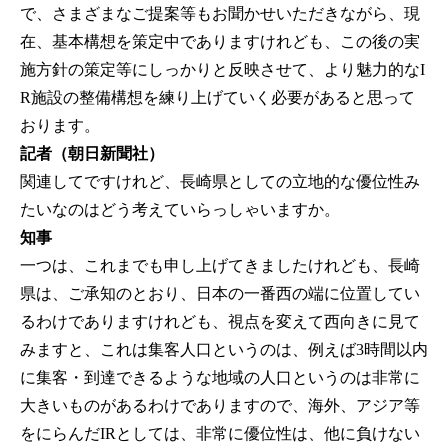
で、さまざまなご提案等もお聞かせいただきながら、現
在、基本構想を策定中でありますけれども、この後の実
施方針の策定等にしっかりと反映させて、より魅力的なI
R施設の整備構想を練り上げていく必要があると思って
おります。
記者（朝日新聞社）
関連してですけれど、長崎県としての立地的な優位性み
たいなのはどう考えていらっしゃいますか。
知事
一つは、これまでも申し上げてきましたけれども、長崎
県は、ご承知のとおり、日本の一番西の端に位置してい
るわけでありますけれども、視点を変えて西向きに見て
みますと、これは集客人口というのは、例えば3時間以内
に集客・到達できるような地域の人口というのは非常に
大きいものがあるわけでありますので、海外、アジア等
をにらんだIRとしては、非常に優位性は、他に負けない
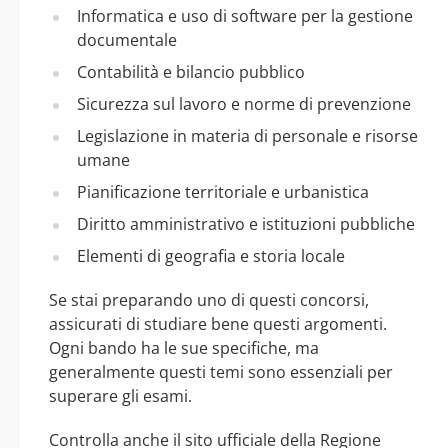
Informatica e uso di software per la gestione
documentale
Contabilità e bilancio pubblico
Sicurezza sul lavoro e norme di prevenzione
Legislazione in materia di personale e risorse
umane
Pianificazione territoriale e urbanistica
Diritto amministrativo e istituzioni pubbliche
Elementi di geografia e storia locale
Se stai preparando uno di questi concorsi,
assicurati di studiare bene questi argomenti.
Ogni bando ha le sue specifiche, ma
generalmente questi temi sono essenziali per
superare gli esami.
Controlla anche il sito ufficiale della Regione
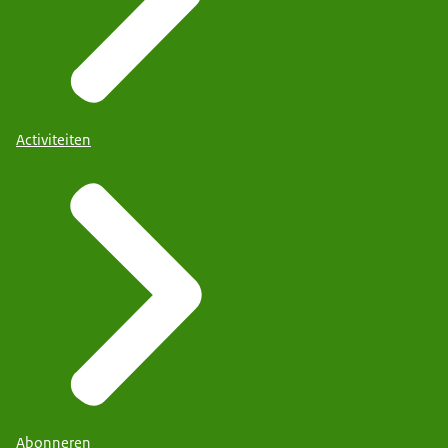
Activiteiten
Abonneren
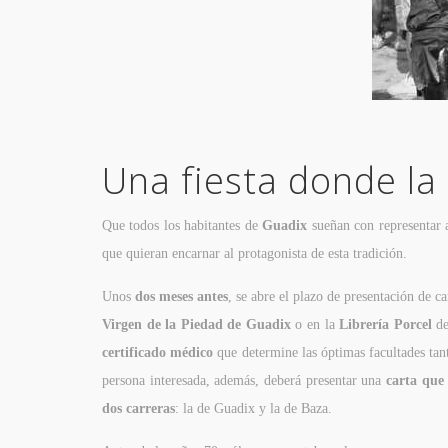
Una fiesta donde la
Que todos los habitantes de
Guadix
sueñan con representar 
que quieran encarnar al protagonista de esta tradición.
Unos
dos meses antes
, se abre el plazo de presentación de 
Virgen de la Piedad de Guadix
o en la
Librería Porcel
de
certificado médico
que determine las óptimas facultades tan
persona interesada, además, deberá presentar una
carta que
dos carreras
: la de Guadix y la de Baza.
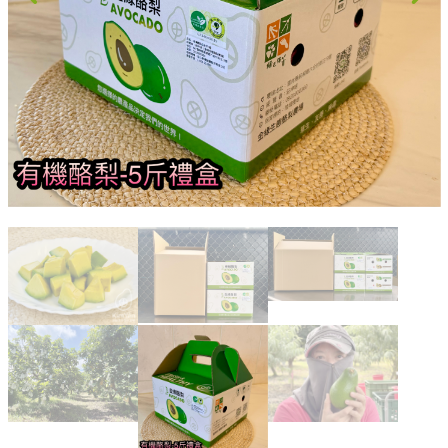
果乾、點心
果醬、蜂蜜
台灣茶
咖啡
花果茶飲
加工飲品
花卉
加工生活用品
原民特區
農會商品
大量採購優惠專區
農業策略聯盟 送禮專區
優質水果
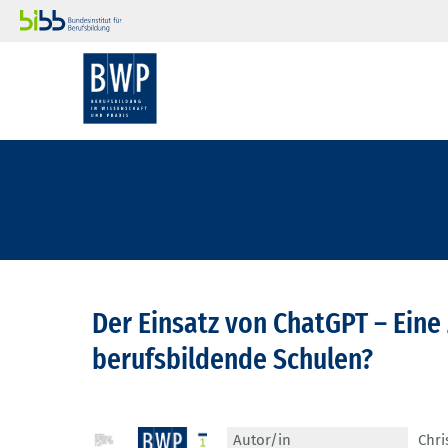
Der Einsatz von ChatGPT – Eine
berufsbildende Schulen?
Autor/in
Chri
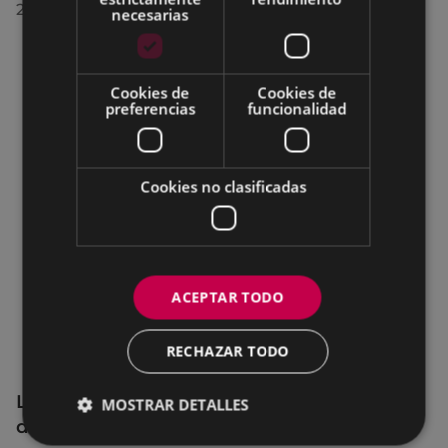
28/07/2026
necesarias
Cookies de
Cookies de
preferencias
funcionalidad
Cookies no clasificadas
ACEPTAR TODO
RECHAZAR TODO
La OMIC permanecerá cerrada hasta el 24
MOSTRAR DETALLES
de agosto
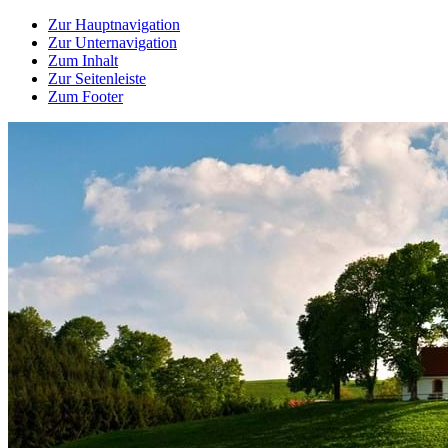
Zur Hauptnavigation
Zur Unternavigation
Zum Inhalt
Zur Seitenleiste
Zum Footer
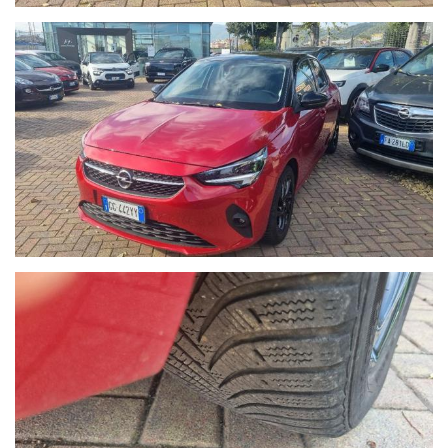
autofficina meccanica.
Nel 2004 comincia l’avventura “Outlet dell’auto”, per la
commercializzazione di veicoli d’occasione garantiti di tutte le
marche.
Nel 2015 diventa nuova e unica concessionaria per la provincia
di Savona del brand Hyundai, aprendo una nuova sede in via
Braja 48r a Savona.
Oggi Autoquadrifoglio è anche concessionaria ufficiale per la
provincia di Savona dei brand Peugeot e Citroen, con sede in Via
Nizza 18 a Savona.
- Le immagini possono differire dalla vettura reale in stock
oggetto dell'offerta.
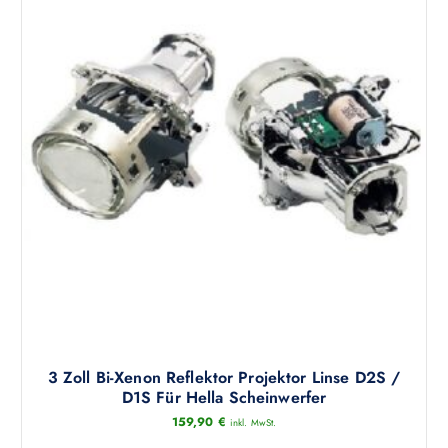
3 Zoll Bi-Xenon Reflektor Projektor Linse D2S /
D1S Für Hella Scheinwerfer
159,90
€
inkl. MwSt.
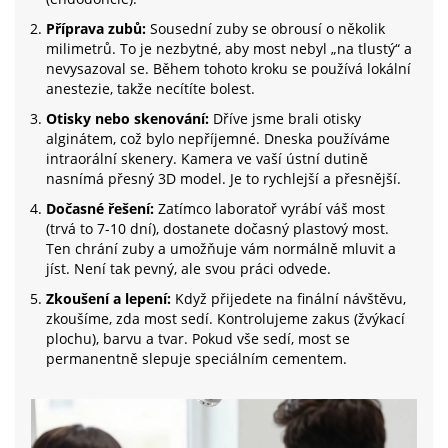
Příprava zubů:
Sousední zuby se obrousí o několik
milimetrů. To je nezbytné, aby most nebyl „na tlustý“ a
nevysazoval se. Během tohoto kroku se používá lokální
anestezie, takže necítíte bolest.
Otisky nebo skenování:
Dříve jsme brali otisky
alginátem, což bylo nepříjemné. Dneska používáme
intraorální skenery. Kamera ve vaší ústní dutině
nasnímá přesný 3D model. Je to rychlejší a přesnější.
Dočasné řešení:
Zatímco laboratoř vyrábí váš most
(trvá to 7-10 dní), dostanete dočasný plastový most.
Ten chrání zuby a umožňuje vám normálně mluvit a
jíst. Není tak pevný, ale svou práci odvede.
Zkoušení a lepení:
Když přijedete na finální návštěvu,
zkoušíme, zda most sedí. Kontrolujeme zakus (žvýkací
plochu), barvu a tvar. Pokud vše sedí, most se
permanentně slepuje speciálním cementem.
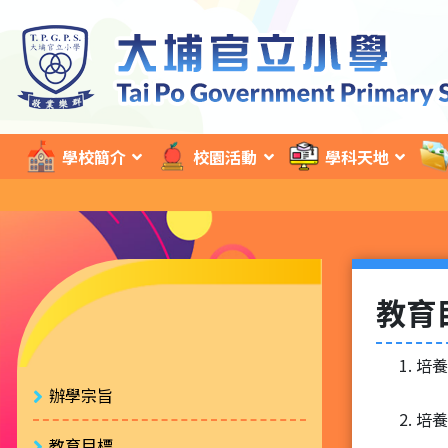
學校簡介
校園活動
學科天地
教育
培養
辦學宗旨
培養
教育目標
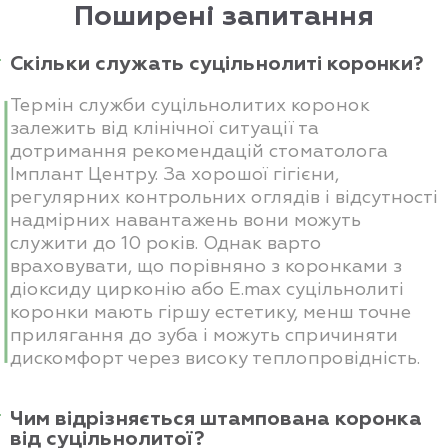
Поширені запитання
Скільки служать суцільнолиті коронки?
Термін служби суцільнолитих коронок
залежить від клінічної ситуації та
дотримання рекомендацій стоматолога
Імплант Центру. За хорошої гігієни,
регулярних контрольних оглядів і відсутності
надмірних навантажень вони можуть
служити до 10 років. Однак варто
враховувати, що порівняно з коронками з
діоксиду цирконію або E.max суцільнолиті
коронки мають гіршу естетику, менш точне
прилягання до зуба і можуть спричиняти
дискомфорт через високу теплопровідність.
Чим відрізняється штампована коронка
від суцільнолитої?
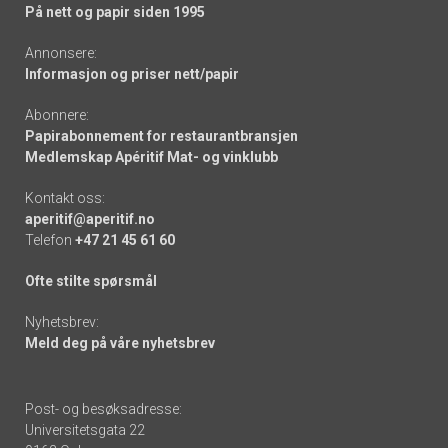
På nett og papir siden 1995
Annonsere:
Informasjon og priser nett/papir
Abonnere:
Papirabonnement for restaurantbransjen
Medlemskap Apéritif Mat- og vinklubb
Kontakt oss:
aperitif@aperitif.no
Telefon
+47 21 45 61 60
Ofte stilte spørsmål
Nyhetsbrev:
Meld deg på våre nyhetsbrev
Post- og besøksadresse:
Universitetsgata 22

* What the exercise asks: Reproduce these records exactly, but not the pictures.

* Exercise answer:
で、さまざまなご提案等もお聞かせいただきながら、現
在、基本構想を策定中でありますけれども、この後の実
施方針の策定等にしっかりと反映させて、より魅力的なI
R施設の整備構想を練り上げていく必要があると思って
おります。
記者（朝日新聞社）
関連してですけれど、長崎県としての立地的な優位性み
たいなのはどう考えていらっしゃいますか。
知事
一つは、これまでも申し上げてきましたけれども、長崎
県は、ご承知のとおり、日本の一番西の端に位置してい
るわけでありますけれども、視点を変えて西向きに見て
みますと、これは集客人口というのは、例えば3時間以内
に集客・到達できるような地域の人口というのは非常に
大きいものがあるわけでありますので、海外、アジア等
をにらんだIRとしては、非常に優位性は、他に負けない
Informatica e uso di software per la gestione
documentale
Contabilità e bilancio pubblico
Sicurezza sul lavoro e norme di prevenzione
Legislazione in materia di personale e risorse
umane
Pianificazione territoriale e urbanistica
Diritto amministrativo e istituzioni pubbliche
Elementi di geografia e storia locale
Se stai preparando uno di questi concorsi,
assicurati di studiare bene questi argomenti.
Ogni bando ha le sue specifiche, ma
generalmente questi temi sono essenziali per
superare gli esami.
Controlla anche il sito ufficiale della Regione
Activiteiten
Abonneren
Una fiesta donde la
Que todos los habitantes de
Guadix
sueñan con representar 
que quieran encarnar al protagonista de esta tradición.
Unos
dos meses antes
, se abre el plazo de presentación de 
Virgen de la Piedad de Guadix
o en la
Librería Porcel
de
certificado médico
que determine las óptimas facultades tan
persona interesada, además, deberá presentar una
carta que
dos carreras
: la de Guadix y la de Baza.
果乾、點心
果醬、蜂蜜
台灣茶
咖啡
花果茶飲
加工飲品
花卉
加工生活用品
原民特區
農會商品
大量採購優惠專區
農業策略聯盟 送禮專區
優質水果
Der Einsatz von ChatGPT – Eine
berufsbildende Schulen?
Autor/in
Chri
28/07/2026
necesarias
Cookies de
Cookies de
preferencias
funcionalidad
Cookies no clasificadas
ACEPTAR TODO
RECHAZAR TODO
La OMIC permanecerá cerrada hasta el 24
MOSTRAR DETALLES
de agosto
Zur Hauptnavigation
Zur Unternavigation
Zum Inhalt
Zur Seitenleiste
Zum Footer
autofficina meccanica.
Nel 2004 comincia l’avventura “Outlet dell’auto”, per la
commercializzazione di veicoli d’occasione garantiti di tutte le
marche.
Nel 2015 diventa nuova e unica concessionaria per la provincia
di Savona del brand Hyundai, aprendo una nuova sede in via
Braja 48r a Savona.
Oggi Autoquadrifoglio è anche concessionaria ufficiale per la
provincia di Savona dei brand Peugeot e Citroen, con sede in Via
Nizza 18 a Savona.
- Le immagini possono differire dalla vettura reale in stock
oggetto dell'offerta.
3 Zoll Bi-Xenon Reflektor Projektor Linse D2S /
D1S Für Hella Scheinwerfer
159,90
€
inkl. MwSt.
Příprava zubů:
Sousední zuby se obrousí o několik
milimetrů. To je nezbytné, aby most nebyl „na tlustý“ a
nevysazoval se. Během tohoto kroku se používá lokální
anestezie, takže necítíte bolest.
Otisky nebo skenování:
Dříve jsme brali otisky
alginátem, což bylo nepříjemné. Dneska používáme
intraorální skenery. Kamera ve vaší ústní dutině
nasnímá přesný 3D model. Je to rychlejší a přesnější.
Dočasné řešení:
Zatímco laboratoř vyrábí váš most
(trvá to 7-10 dní), dostanete dočasný plastový most.
Ten chrání zuby a umožňuje vám normálně mluvit a
jíst. Není tak pevný, ale svou práci odvede.
Zkoušení a lepení:
Když přijedete na finální návštěvu,
zkoušíme, zda most sedí. Kontrolujeme zakus (žvýkací
plochu), barvu a tvar. Pokud vše sedí, most se
permanentně slepuje speciálním cementem.
學校簡介
校園活動
學科天地
教育
培養
辦學宗旨
培養
教育目標
Поширені запитання
Скільки служать суцільнолиті коронки?
Термін служби суцільнолитих коронок
залежить від клінічної ситуації та
дотримання рекомендацій стоматолога
Імплант Центру. За хорошої гігієни,
регулярних контрольних оглядів і відсутності
надмірних навантажень вони можуть
служити до 10 років. Однак варто
враховувати, що порівняно з коронками з
діоксиду цирконію або E.max суцільнолиті
коронки мають гіршу естетику, менш точне
прилягання до зуба і можуть спричиняти
дискомфорт через високу теплопровідність.
Чим відрізняється штампована коронка
від суцільнолитої?
På nett og papir siden 1995
Annonsere:
Informasjon og priser nett/papir
Abonnere:
Papirabonnement for restaurantbransjen
Medlemskap Apéritif Mat- og vinklubb
Kontakt oss:
aperitif@aperitif.no
Telefon
+47 21 45 61 60
Ofte stilte spørsmål
Nyhetsbrev:
Meld deg på våre nyhetsbrev
Post- og besøksadresse:
Universitetsgata 22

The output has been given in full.